*WORK TO COMPLETE:* The lines below, beginning at the one that contains "Treffit Hawaii" and ending at the last, are to be retyped exactly.

*RECORD SET:*
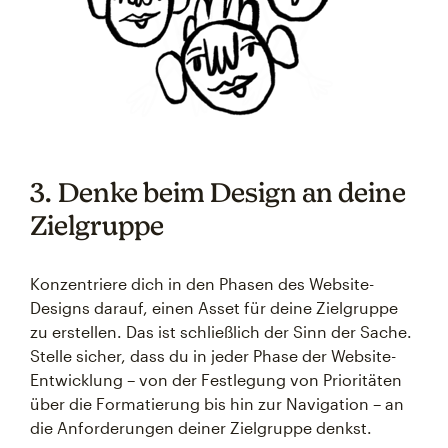
3. Denke beim Design an deine
Zielgruppe
Konzentriere dich in den Phasen des Website-
Designs darauf, einen Asset für deine Zielgruppe
zu erstellen. Das ist schließlich der Sinn der Sache.
Stelle sicher, dass du in jeder Phase der Website-
Entwicklung – von der Festlegung von Prioritäten
über die Formatierung bis hin zur Navigation – an
die Anforderungen deiner Zielgruppe denkst.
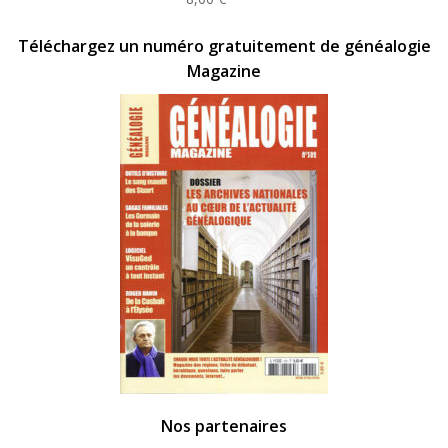
était :
est :
20,00 €.
10,00 €.
Téléchargez un numéro gratuitement de généalogie
Magazine
Nos partenaires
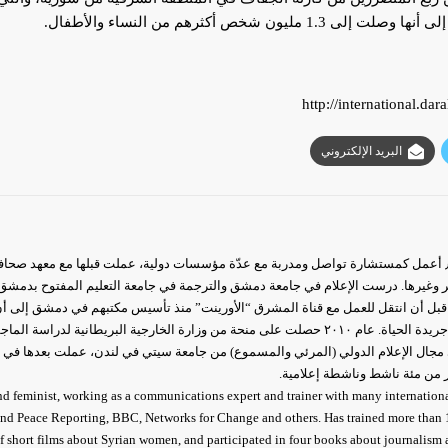
ون شخص أكثرهم من النساء والأطفال.
http://international.da
البريد الإلكتروني
 وغيرها. درست الإعلام في جامعة دمشق والترجمة في جامعة التعليم المفتوح بدمشق
ر من مئة ناشط وناشطة إعلامية.
nd feminist, working as a communications expert and trainer with many internation
 and Peace Reporting, BBC, Networks for Change and others. Has trained more than 
of short films about Syrian women, and participated in four books about journalis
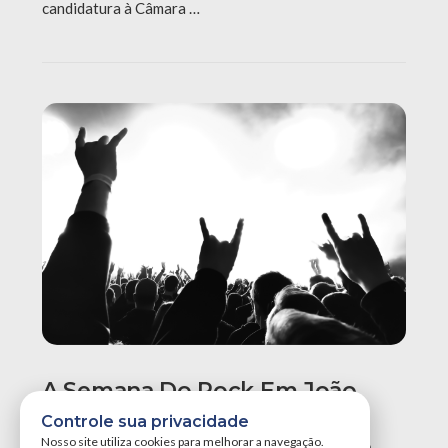
candidatura à Câmara …
A Semana Do Rock Em João
Pessoa Promete Um Dos
Controle sua privacidade
Maiores Finais De Semana Do
Nosso site utiliza cookies para melhorar a navegação.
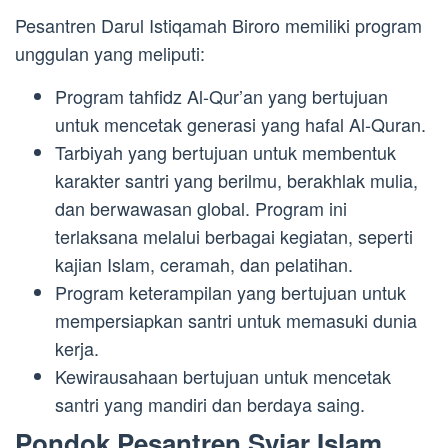
Pesantren Darul Istiqamah Biroro memiliki program
unggulan yang meliputi:
Program tahfidz Al-Qur’an yang bertujuan
untuk mencetak generasi yang hafal Al-Quran.
Tarbiyah yang bertujuan untuk membentuk
karakter santri yang berilmu, berakhlak mulia,
dan berwawasan global. Program ini
terlaksana melalui berbagai kegiatan, seperti
kajian Islam, ceramah, dan pelatihan.
Program keterampilan yang bertujuan untuk
mempersiapkan santri untuk memasuki dunia
kerja.
Kewirausahaan bertujuan untuk mencetak
santri yang mandiri dan berdaya saing.
Pondok Pesantren Syiar Islam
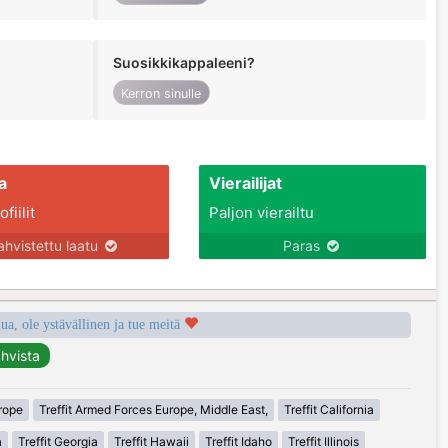
Suosikkikappaleeni?
Kerron sinulle
a
Vierailijat
fiilit
Paljon vierailtu
ahvistettu laatu
Paras
a, ole ystävällinen ja tue meitä
urope
Treffit Armed Forces Europe, Middle East,
Treffit California
a
Treffit Georgia
Treffit Hawaii
Treffit Idaho
Treffit Illinois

*REPLY:*
Treffit Hawaii
Treffit Idaho
Treffit Illinois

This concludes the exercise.